Hacker News new | ask | show | jobs
by dnewcome 5277 days ago
I've got to push back on the anti-guid stance for surrogate keys. They may be big but it is nice to have opaque IDs so that no one makes flawed assumptions about ordering or relative insertion time/trying to guess valid IDs, etc. Opaque is good...
3 comments

The size of guids isn't the only challenge. (The size is a little trickier than it looks, too - remember that the guid will be included in every index so the database can find its way back to the clustered index.)

The other problem with guids is that if you cluster on a guid, then whenever you do inserts, you're inserting the data into random spots in the table. You end up fragmenting the bejeezus out of the table, doing page splits like crazy. If you defrag the table/indexes, you'll be right back where you started within a few days of doing inserts.

That penalty isn't immediately obvious in small environments, but by the time you're big enough to have performance problems and you call in a consultant, it's going to be an ugly discussion with management. "Hey, wish I could help you, but..." Don't get me wrong, that's not always the biggest bottleneck, but it makes for some awkward discussions.

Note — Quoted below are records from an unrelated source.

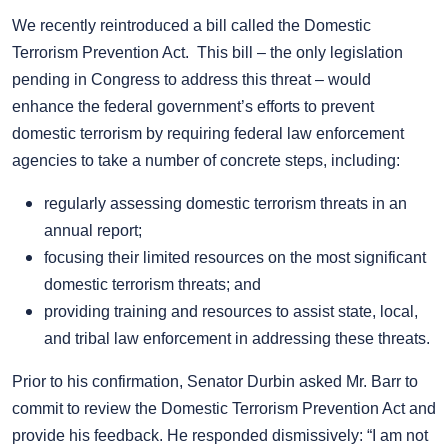
We recently reintroduced a bill called the Domestic
Terrorism Prevention Act. This bill – the only legislation
pending in Congress to address this threat – would
enhance the federal government’s efforts to prevent
domestic terrorism by requiring federal law enforcement
agencies to take a number of concrete steps, including:
regularly assessing domestic terrorism threats in an
annual report;
focusing their limited resources on the most significant
domestic terrorism threats; and
providing training and resources to assist state, local,
and tribal law enforcement in addressing these threats.
Prior to his confirmation, Senator Durbin asked Mr. Barr to
commit to review the Domestic Terrorism Prevention Act and
provide his feedback. He responded dismissively: “I am not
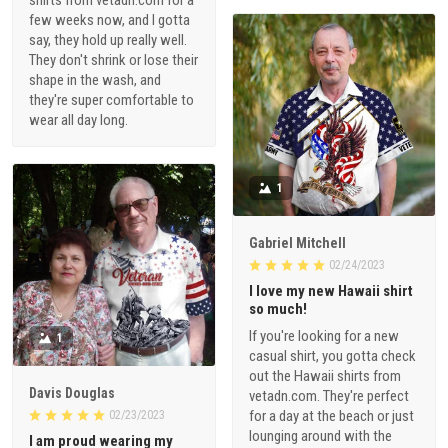
shirts from vetadn.com for a
few weeks now, and I gotta
say, they hold up really well.
They don't shrink or lose their
shape in the wash, and
they're super comfortable to
wear all day long.
1
Gabriel Mitchell
02/24/2023
I love my new Hawaii shirt
so much!
If you're looking for a new
1
casual shirt, you gotta check
out the Hawaii shirts from
Davis Douglas
vetadn.com. They're perfect
for a day at the beach or just
02/23/2023
lounging around with the
I am proud wearing my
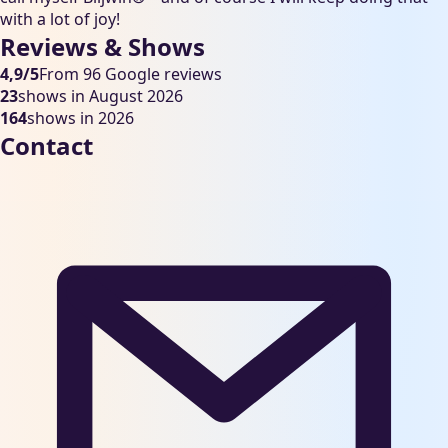
with a lot of joy!
Reviews & Shows
4,9/5
From 96 Google reviews
23
shows in August 2026
164
shows in 2026
Contact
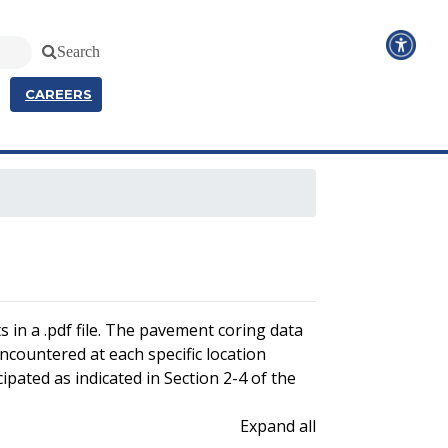
Search
CAREERS
 in a .pdf file. The pavement coring data
encountered at each specific location
ipated as indicated in Section 2-4 of the
Expand all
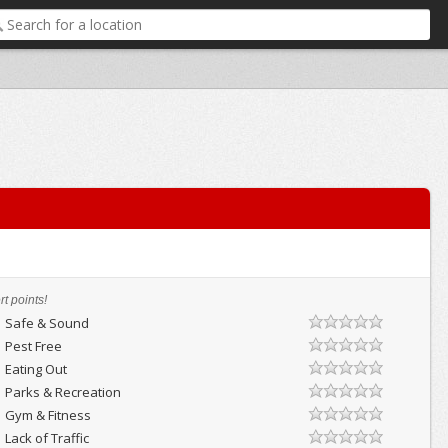
t points!
Safe & Sound
Pest Free
Eating Out
Parks & Recreation
Gym & Fitness
Lack of Traffic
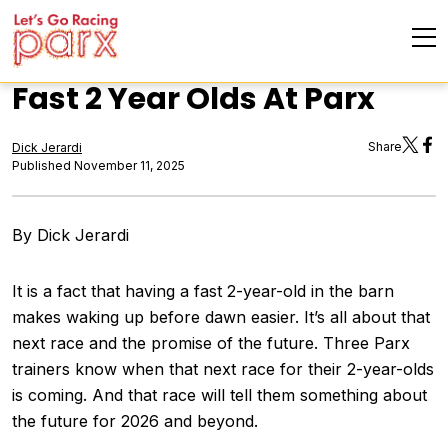
Fast 2 Year Olds At Parx
Share
Dick Jerardi
Published November 11, 2025
By Dick Jerardi
It is a fact that having a fast 2-year-old in the barn
makes waking up before dawn easier. It’s all about that
next race and the promise of the future. Three Parx
trainers know when that next race for their 2-year-olds
is coming. And that race will tell them something about
the future for 2026 and beyond.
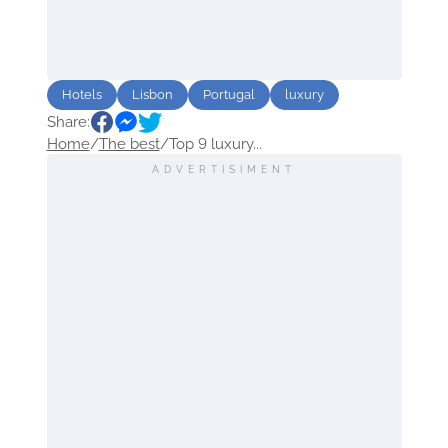
Hotels
Lisbon
Portugal
luxury
Share:
Home
/
The best
/
Top 9 luxury...
ADVERTISIMENT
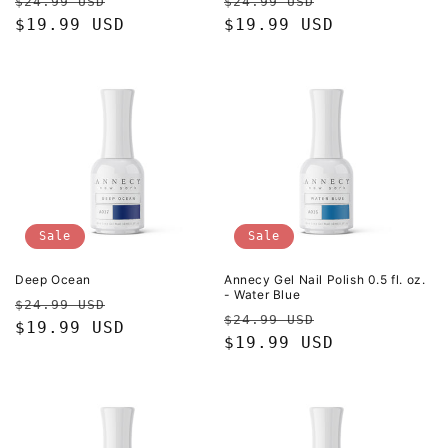
Regular
Sale
Regular
Sale
$24.99 USD
$24.99 USD
price
$19.99 USD
price
price
$19.99 USD
price
Sale
Sale
Deep Ocean
Annecy Gel Nail Polish 0.5 fl. oz.
- Water Blue
Regular
Sale
$24.99 USD
Regular
Sale
$24.99 USD
price
$19.99 USD
price
price
$19.99 USD
price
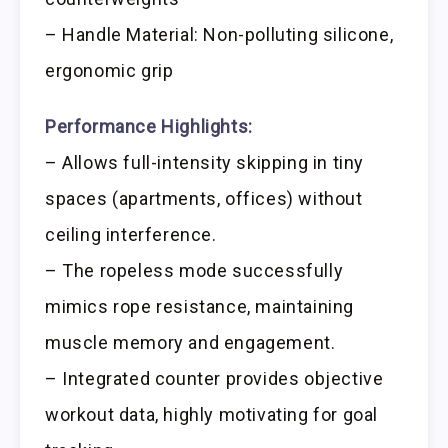
– Handle Material: Non-polluting silicone,
ergonomic grip
Performance Highlights:
– Allows full-intensity skipping in tiny
spaces (apartments, offices) without
ceiling interference.
– The ropeless mode successfully
mimics rope resistance, maintaining
muscle memory and engagement.
– Integrated counter provides objective
workout data, highly motivating for goal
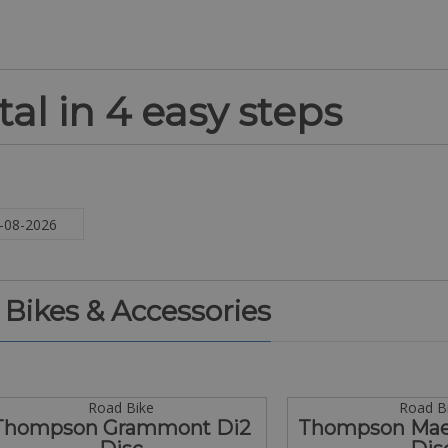
al in 4 easy steps
. Bikes & Accessories
Road Bike
Road B
Thompson Grammont Di2
Thompson Maes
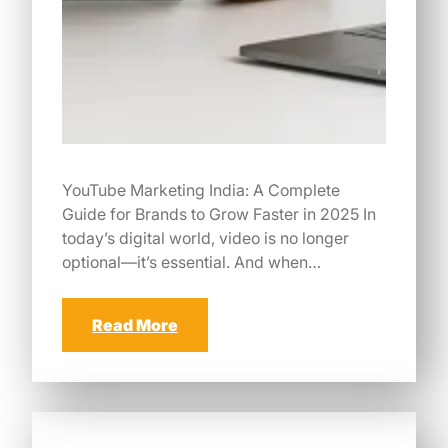
YouTube Marketing India: A Complete
Guide for Brands to Grow Faster in 2025 In
today’s digital world, video is no longer
optional—it’s essential. And when…
Read More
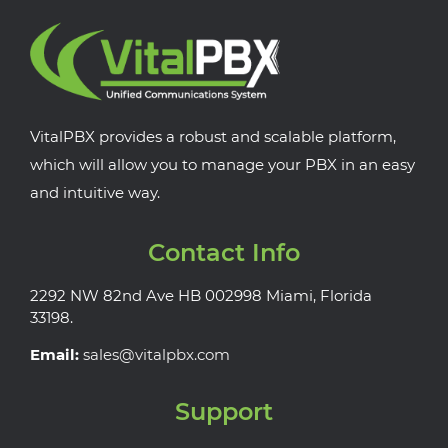
VitalPBX provides a robust and scalable platform,
which will allow you to manage your PBX in an easy
and intuitive way.
Contact Info
2292 NW 82nd Ave HB 002998 Miami, Florida
33198.
Email:
sales@vitalpbx.com
Support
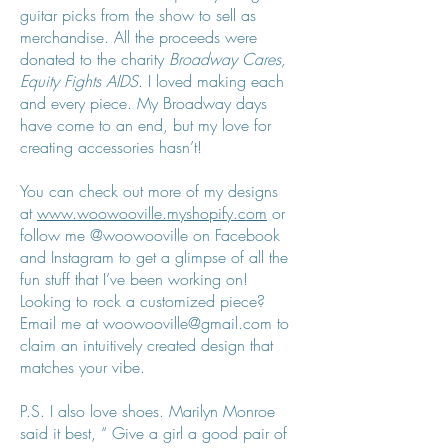
guitar picks from the show to sell as
merchandise. All the proceeds were
donated to the charity
Broadway Cares,
Equity Fights AIDS
. I loved making each
and every piece. My Broadway days
have come to an end, but my love for
creating accessories hasn’t!
You can check out more of my designs
at
www.woowooville.myshopify.com
or
follow me @woowooville on Facebook
and Instagram to get a glimpse of all the
fun stuff that I’ve been working on!
Looking to rock a customized piece?
Email me at
woowooville@gmail.com
to
claim an intuitively created design that
matches your vibe.
P.S. I also love shoes. Marilyn Monroe
said it best, “ Give a girl a good pair of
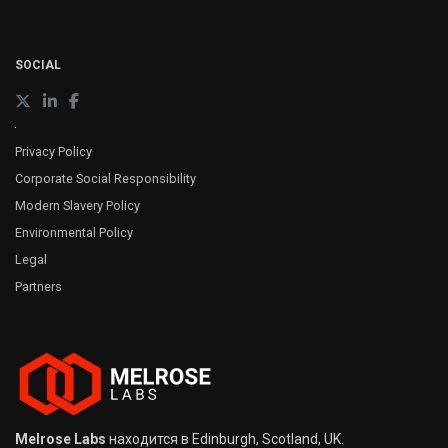
SOCIAL
Privacy Policy
Corporate Social Responsibility
Modern Slavery Policy
Environmental Policy
Legal
Partners
Melrose Labs
находится в Edinburgh, Scotland, UK.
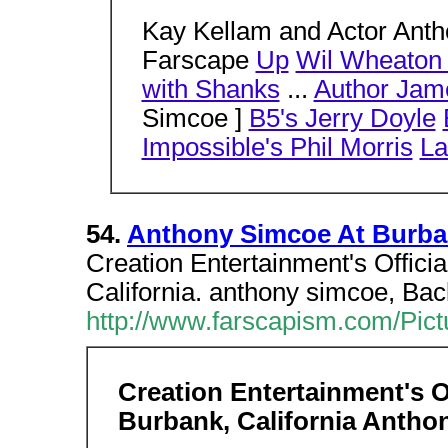
Kay Kellam and Actor Anth
Farscape
Up
Wil Wheaton
with Shanks
...
Author Jam
Simcoe ]
B5's Jerry Doyle
Impossible's Phil Morris
La
54.
Anthony Simcoe At Burba
Creation Entertainment's Offic
California. anthony simcoe, Bac
http://www.farscapism.com/Pic
Creation Entertainment's O
Burbank, California Anth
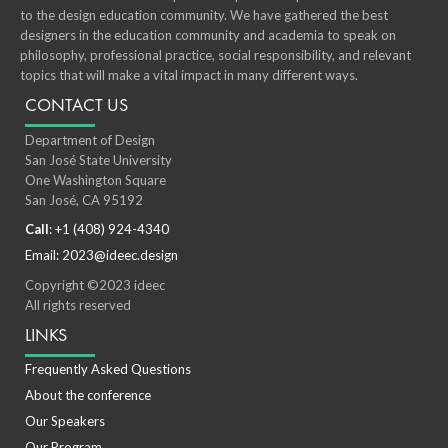
to the design education community. We have gathered the best
designers in the education community and academia to speak on
philosophy, professional practice, social responsibility, and relevant
topics that will make a vital impact in many different ways.
CONTACT US
Department of Design
San José State University
One Washington Square
San José, CA 95192
Call
: +1 (408) 924-4340
Email: 2023@ideec.design
Copyright ©2023 ideec
All rights reserved
LINKS
Frequently Asked Questions
About the conference
Our Speakers
Our Program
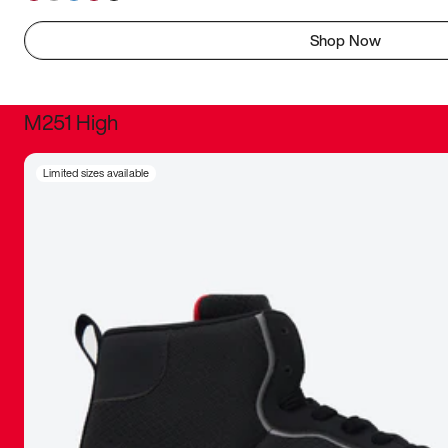
Shop Now
M251 High
It was inc
Limited sizes available
sneaker that
The details, 
inspired b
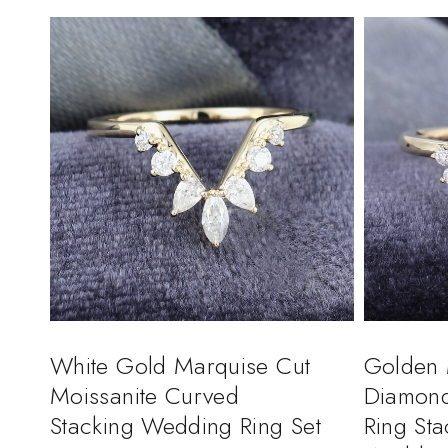
White Gold Marquise Cut
Golden 
Moissanite Curved
Diamon
Stacking Wedding Ring Set
Ring St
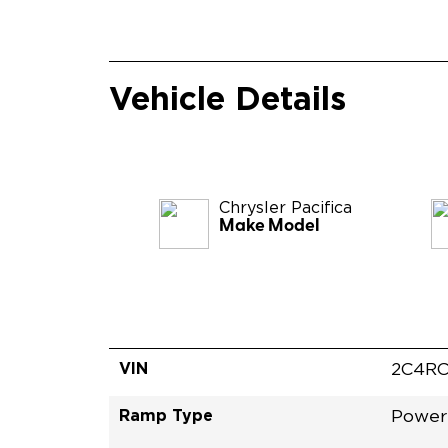
Vehicle Details
Chrysler
Pacifica
Make Model
VIN
2C4RC
Ramp Type
Power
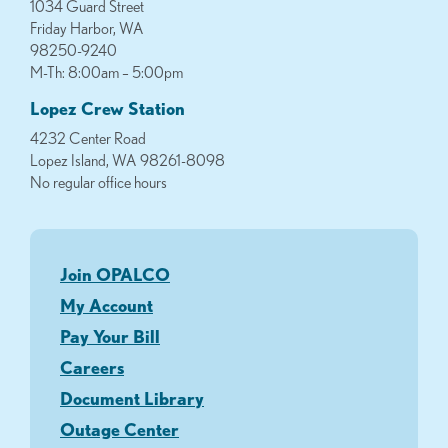
1034 Guard Street
Friday Harbor, WA
98250-9240
M-Th: 8:00am – 5:00pm
Lopez Crew Station
4232 Center Road
Lopez Island, WA 98261-8098
No regular office hours
Join OPALCO
My Account
Pay Your Bill
Careers
Document Library
Outage Center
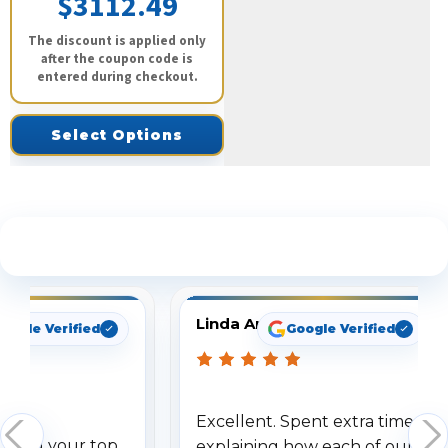
$3112.49
The discount is applied only
after the coupon code is
entered during checkout.
Select Options
See What Our Customers Are Saying
Linda Arbuckle
oogle Verified
Google Verified
Excellent. Spent extra time
dered your top
explaining how each of our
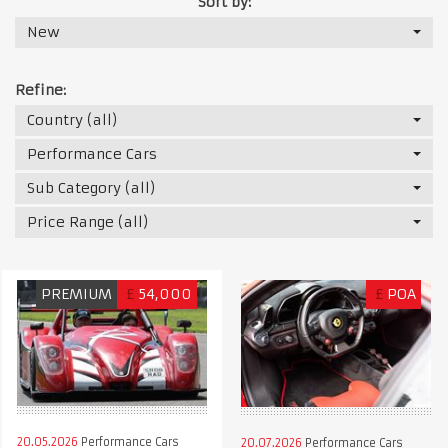
Sort by:
New
Refine:
Country (all)
Performance Cars
Sub Category (all)
Price Range (all)
PREMIUM
£
54,000
£
POA
20.05.2026
Performance Cars
20.07.2026
Performance Cars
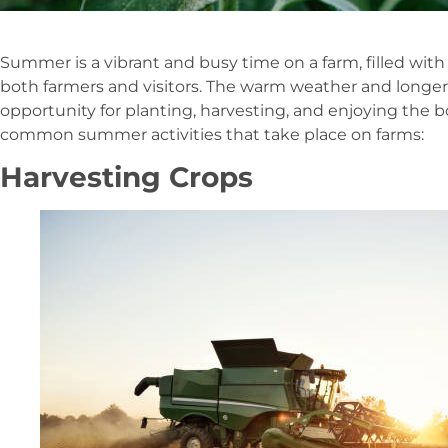
Summer is a vibrant and busy time on a farm, filled with 
both farmers and visitors. The warm weather and longer
opportunity for planting, harvesting, and enjoying the 
common summer activities that take place on farms:
Harvesting Crops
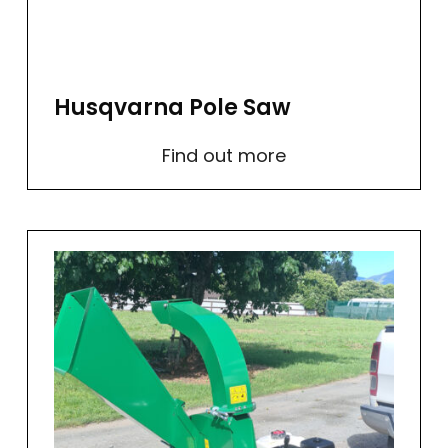
Husqvarna Pole Saw
Find out more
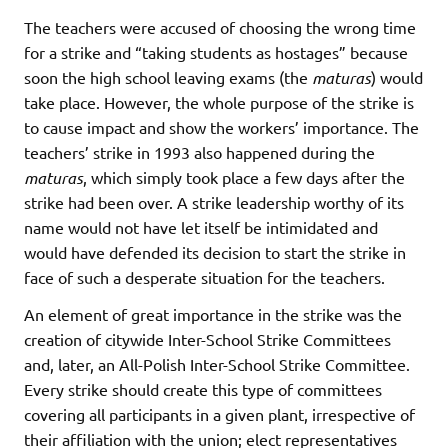
The teachers were accused of choosing the wrong time
for a strike and “taking students as hostages” because
soon the high school leaving exams (the
maturas
) would
take place. However, the whole purpose of the strike is
to cause impact and show the workers’ importance. The
teachers’ strike in 1993 also happened during the
maturas
, which simply took place a few days after the
strike had been over. A strike leadership worthy of its
name would not have let itself be intimidated and
would have defended its decision to start the strike in
face of such a desperate situation for the teachers.
An element of great importance in the strike was the
creation of citywide Inter-School Strike Committees
and, later, an All-Polish Inter-School Strike Committee.
Every strike should create this type of committees
covering all participants in a given plant, irrespective of
their affiliation with the union; elect representatives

GUIDs are HUGE and have a significant impact on performance. Go read Kimberly Tripp's blog post referenced in the article. She does the math for you.

In almost all the cases that I see GUIDs, they were totally unnecessary for the design. Even the developer who designed them could not give a reason why they needed to be GUIDs. A row unique across the entire universe? Really?

I'm not saying there are no cases...just that in most cases they negatively impact performance with little business or logic gain for that price. All design decisions come down to cost, benefit and risk.

How do modern distributed OLTP systems deal with generating unique sequence numbers? Back in the day, this was a big problem, and I always thought that GUIDs would someday be a solution (though at the time, any string was too big/slow to be a primary key). Having one key-issuing server was a SPF; sharding the key ranges by server made it difficult to add new servers.
You can have the main key issuing server issue blocks to distributed key issuing servers. The keys are not necessarily increasing with respect to row creation time nor are they gapless but it's good enough for many purposes. It's also still a SPoF but not a single point of contention bad enough to affect performance significantly.
Interesting.. how do you deal with ID collisions after rollover? That was our big problem, even with 8-byte IDs - the ID allocator had to know the Global Truth. Dealing with collisions as "exception, try the next one" was too expensive, though with faster hardware that may be moot.
Yes, rollover is an interesting problem. With the app and scale that we're operating at that will not happen within the next few thousand centuries though. I'm actually describing how I might go about doing it, and what I /think/ Oracle RAC does.

I'm not actually certain as to the implementation.

This was my sentiment exactly. Any idea why he's so keen on sequential keys? They're mentioned as desirable several times in the article.
The issue, particularly with innodb on MySQL is that the row data is stored with the primary key. By using GUID's and not sequential ids, you end up having to rearrange the entire dataset to insert the row data at the appropiate place, to keep the index in order, instead of appending it, killing your write performance.